WRT: http://groups.yahoo.com/group/mukto-mona/message/20999
Dear
Avijit:
After
reading mathematical point instant (ksanika) philosophy one more time, I feel
more confident than ever that ksanika philosophy can explain quantum mechanics
better than existing quantum theories. Ksanika philosophy can also
explain why the light behaves differently (as particles, as simple
harmonic waves, electromagnetic waves, and as quanta). I am giving some
thought to this and I will discuss this in my future e-mails.
I
read in every modern physics text book that photons travel at the speed of
light (186,000 miles per hour). This is absurd as per Ksanika
philosphy. Ksanika philosophy believes in point instants of reality,
and to say that the same photon is traveling at 186,000 mph is completely no
no. In the words of Dignaga, a 4th century Buddhist logician, this
construction (of stability and continuity) is produced by productive
imagination, it is not a source of cognition. It is recognition, not
cognition.
In
my previous e-mail, I stated that electrons do not spin. Electrons, like light
photons, consist of point-instants, and at every moment a new point
instant is created. But since this creation and dissolution is occurring
extremely fast, our senses view this motion as continuous motion.
Now
we know that when energy of gamma radiations exceeds 1.02 million electron
volts (MeV), these gamma rays split into electrons and positrons. Now if
electrons do not spin and consist of point instants, why photons will not
consist of point instant? That is where lies the contradiction in modern
quantum mechanics. How can a photon who is stable suddenly transform into a
different reality where at each stage a new energy compact is generated in an
electron?
In
my future e-mails I will also provide arguments presented by ksanika Buddhists
against the presence of ether. Mind you, Avijit, Buddhists had thrown out the
presence of ether during 6th or 7th century AD, but western scientists threw
out the concept of ether only after 1850. In that respect Buddhists were at
least 1200 years ahead of western scientists.
In
my future e-mails I will present Buddhist arguments against the presence of
space and time which are independent of point instants of reality. It is
only around 1900 western scientists were able to talk about relative time and
relative space. In that respect Buddhists were ahead of modern scientists by
almost 1100 years.
From
my point of view the discovery of point instant of reality in India was as
important as the discovery of zero by Indians, and we must give credit to
Buddhists for both.
The concept of Sunyata by Nagarjuna during 2nd century AD somehow stimulated
the discovery of zero.
The
Buddhist philosophy of ksanikas is extremely precise. There was no room for
probability. Chrakas believed in probability hypothesis (sambhavata)

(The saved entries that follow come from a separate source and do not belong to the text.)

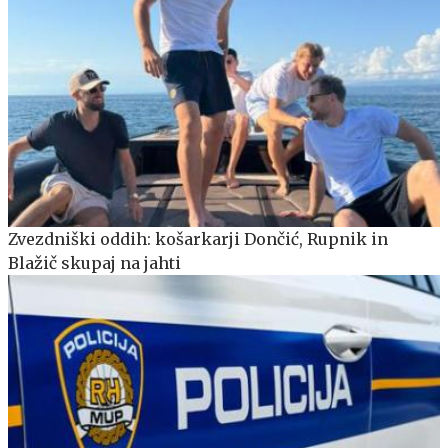
Zvezdniški oddih: košarkarji Dončić, Rupnik in
Blažič skupaj na jahti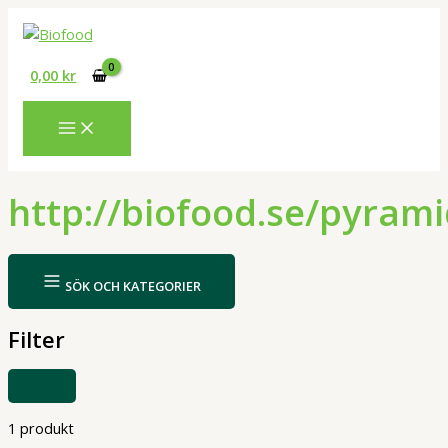
Hoppa
till
innehåll
0,00
kr
http://biofood.se/pyram
SÖK OCH KATEGORIER
Filter
VISA
ELLER
DÖLJ
FILTER
1 produkt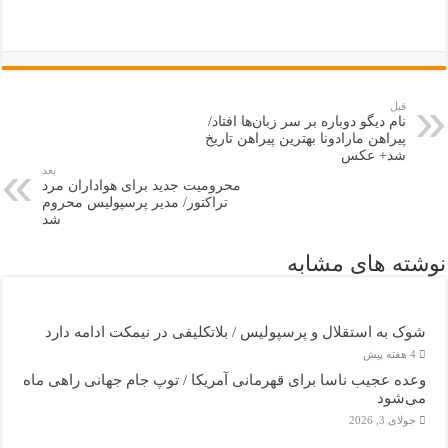
قبل
نام دیگو دوباره بر سر زبان‌ها افتاد/
پیراهن مارادونا بهترین پیراهن تاریخ
شد+ عکس
بعد
محرومیت جدید برای هواداران مرد
تراکتور/ مدیر پرسپولیس محروم
شد
نوشته های مشابه
شوک به استقلال و پرسپولیس / بلاتکلیفی در نیمکت ادامه دارد
4 هفته پیش
وعده عجیب ناسا برای قهرمانی آمریکا / توپ جام جهانی راهی ماه
می‌شود
جولای 3, 2026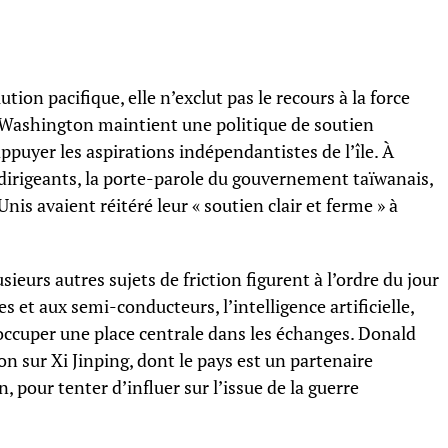
ution pacifique, elle n’exclut pas le recours à la force
, Washington maintient une politique de soutien
ppuyer les aspirations indépendantistes de l’île. À
x dirigeants, la porte-parole du gouvernement taïwanais,
nis avaient réitéré leur « soutien clair et ferme » à
ieurs autres sujets de friction figurent à l’ordre du jour
es et aux semi-conducteurs, l’intelligence artificielle,
t occuper une place centrale dans les échanges. Donald
 sur Xi Jinping, dont le pays est un partenaire
 pour tenter d’influer sur l’issue de la guerre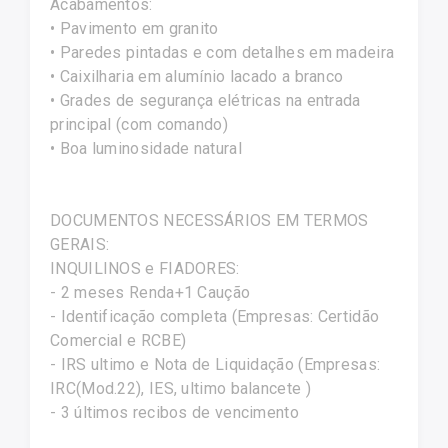
Acabamentos:
• Pavimento em granito
• Paredes pintadas e com detalhes em madeira
• Caixilharia em alumínio lacado a branco
• Grades de segurança elétricas na entrada
principal (com comando)
• Boa luminosidade natural
DOCUMENTOS NECESSÁRIOS EM TERMOS
GERAIS:
INQUILINOS e FIADORES:
- 2 meses Renda+1 Caução
- Identificação completa (Empresas: Certidão
Comercial e RCBE)
- IRS ultimo e Nota de Liquidação (Empresas:
IRC(Mod.22), IES, ultimo balancete )
- 3 últimos recibos de vencimento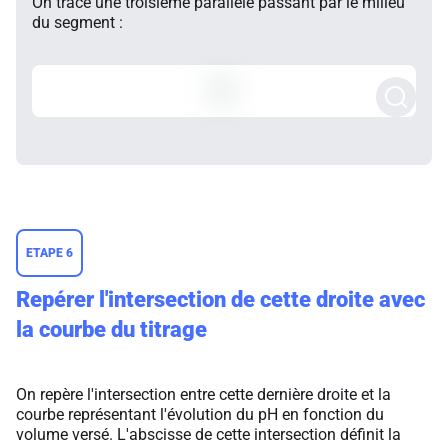
On trace une troisième parallèle passant par le milieu
du segment :
ETAPE 6
Repérer l'intersection de cette droite avec
la courbe du titrage
On repère l'intersection entre cette dernière droite et la
courbe représentant l'évolution du pH en fonction du
volume versé. L'abscisse de cette intersection définit la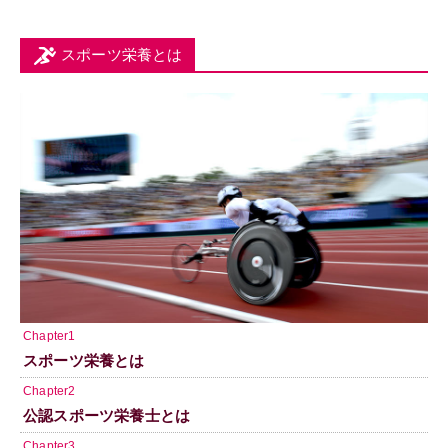
スポーツ栄養とは
Chapter1
スポーツ栄養とは
Chapter2
公認スポーツ栄養士とは
Chapter3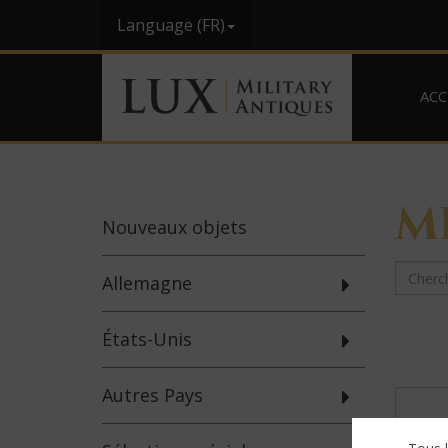
Language (FR)
ACC
M
Nouveaux
objets
Allemagne
États-Unis
Autres Pays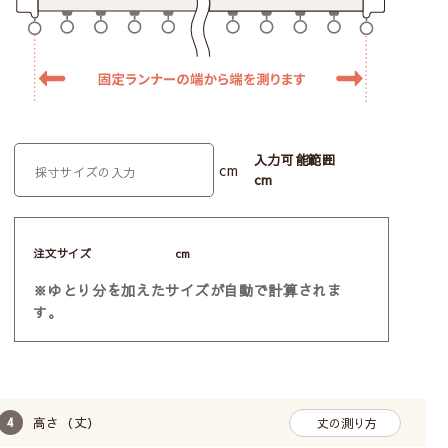
入力可能範囲
cm
cm
注文サイズ
cm
※ゆとり分を加えたサイズが自動で計算されま
す。
高さ（丈）
丈の測り方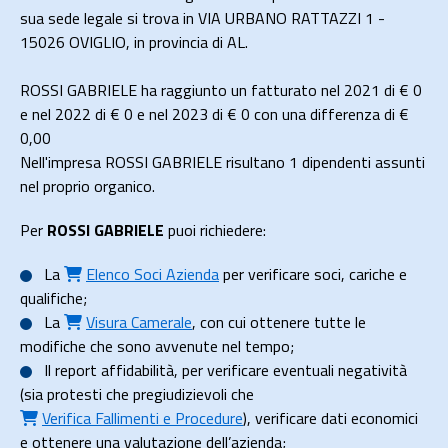
sua sede legale si trova in VIA URBANO RATTAZZI 1 -
15026 OVIGLIO, in provincia di AL.
ROSSI GABRIELE ha raggiunto un fatturato nel 2021 di
€ 0
e nel 2022 di
€ 0
e nel 2023 di
€ 0
con una differenza di €
0,00
Nell'impresa ROSSI GABRIELE risultano 1 dipendenti assunti
nel proprio organico.
Per
ROSSI GABRIELE
puoi richiedere:
La
Elenco Soci Azienda
per verificare soci, cariche e
qualifiche;
La
Visura Camerale
, con cui ottenere tutte le
modifiche che sono avvenute nel tempo;
Il
report affidabilità
, per verificare eventuali negatività
(sia protesti che pregiudizievoli che
Verifica Fallimenti e Procedure
), verificare dati economici
e ottenere una valutazione dell’azienda;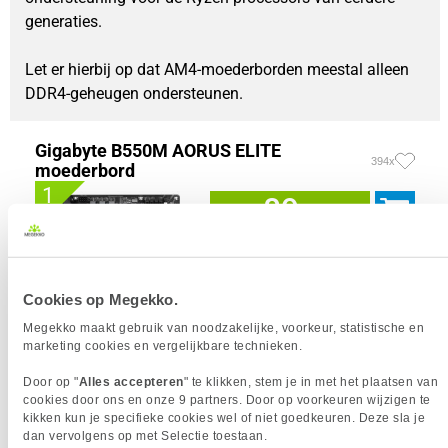
generaties.
Let er hierbij op dat AM4-moederborden meestal alleen 
DDR4-geheugen ondersteunen.
Gigabyte B550M AORUS ELITE
394x
moederbord
1
89,-
Cookies op Megekko.
Megekko maakt gebruik van noodzakelijke, voorkeur, statistische en
Uit eigen voorraad leverbaar. Levertijd:
1 dag (vrijdag)
marketing cookies en vergelijkbare technieken.
Merk
Gigabyte
Form factor moederbord
Micro-ATX
Door op "
Alles accepteren
" te klikken, stem je in met het plaatsen van
cookies door ons en onze 9 partners. Door op voorkeuren wijzigen te
Socket
AM4
kikken kun je specifieke cookies wel of niet goedkeuren. Deze sla je
Chipset
AMD B550
dan vervolgens op met Selectie toestaan.
Aantal geheugen slots
4 x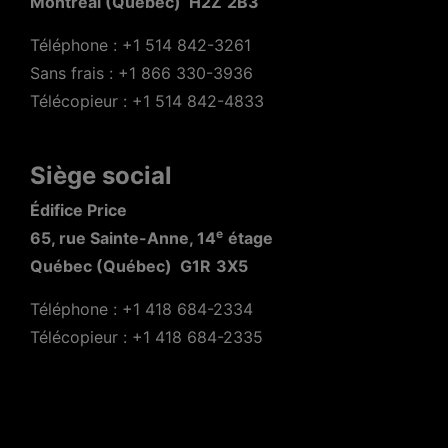
Montréal (Québec) H2Z
2B3
Téléphone : +1 514 842-3261
Sans frais : +1 866 330-3936
Télécopieur : +1 514 842-4833
Siège social
Édifice Price
e
65, rue Sainte-Anne, 14
étage
Québec (Québec) G1R
3X5
Téléphone : +1 418 684-2334
Télécopieur : +1 418 684-2335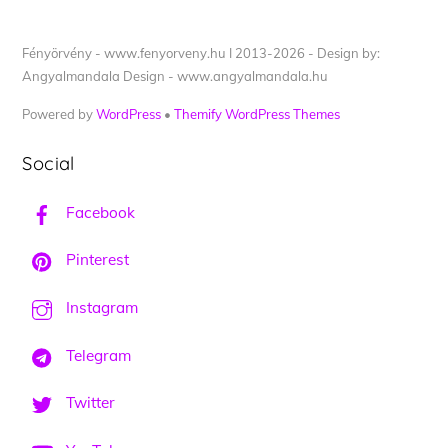
Fényörvény - www.fenyorveny.hu I 2013-2026 - Design by:
Angyalmandala Design - www.angyalmandala.hu
Powered by
WordPress
•
Themify WordPress Themes
Social
Facebook
Pinterest
Instagram
Telegram
Twitter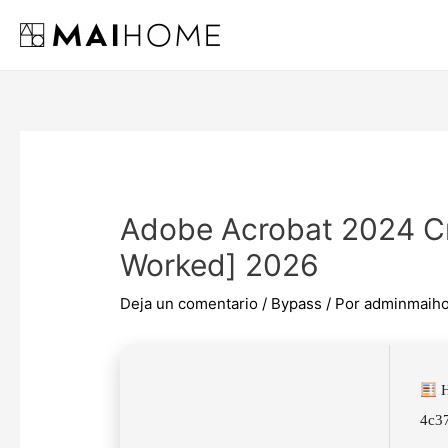
Ir
al
contenido
Adobe Acrobat 2024 Cra
Worked] 2026
Deja un comentario
/
Bypass
/ Por
adminmaih
H
4c3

and Ksanika Buddhists threw out their arguments about probability
completely.
As
explained earlier, ksanika philosphy started during 4th century AD (possibly
by Vasubandhu), and during 8th century AD, professors Santiraksita and
Kamalsila of Nalanda University gave it a final form. Here are their ideas:
During
4th century A.D. Vasubandhu,
a great Buddhist scholar wrote:
Motion
consists of a series of immobilities (meaning the motion is discontinuous).
The light of a lamp is a common metaphor designation for an uninterrupted
production of a series of flashing flames. When this production changes its
place, we say that the light has moved, but in reality other flames have
appeared in other contiguous places.
So
during 4th century A.D. instantaneous events were called
instantaneous flashes of energies.
During
8th century A.D., series of flashing flames were replaced
by mathematical point instants. In
differential calculus, we say that Dx/Dt
= dx/dt when Dt
tends to zero. That is exactly what we Buddhists called these mathematical
point instants.
Professor
Santirakshita, who was head of Nalanda University around 760
AD, wrote:
The
momentary thing represents its own annihilation. The moments are necessarily
discrete, every moment, i.e. every momentary thing is annihilated as soon as
it appears, because it does not survive the next moment. If something of the
preceding moment would survive in the next moment, this would mean eternity,
because it would survive in the third and following moments just in the same
way as it survived in the second moment
In
the words of Professor Kamalsila
(around 775 AD):
The
events are instantaneous and succeed without intervals or with infinitesimal
intervals. Not the slightest bit of what was found in the former moment is to
be found in the next moment, the change must be instantaneous.
The
sensible world consists of sensibilia that are but momentary flashes of
energy. The perdurable, pervasive matter that is imagined as their support
or substratum is the fiction of the Sankhyas and other schools. All things
without exception are nothing but strings of momentary events. This
character of being instantaneous, of being split into discrete moments
pervades everything. By proving this
fundamental thesis alone of ours, we could have repudiated at one stroke the
God, the eternal matter (of the Sankhyas) and all the wealth of metaphysical
entities imagined by our opponents. To imagine them one by one, and
to compose elaborate refutations at great length was a perfectly useless
trouble, since the same could have been done quite easily. Indeed no one of
our opponent will admit that these entities are instantaneous, that they
disappear as soon as they appear, that their essence is to disappear without
leaving any trace behind.
Professor
Kamalsila further proceeds to repudiate God and matter (nature and soul of
different schools) and half permanent personality of Vatsiputriya Buddhists.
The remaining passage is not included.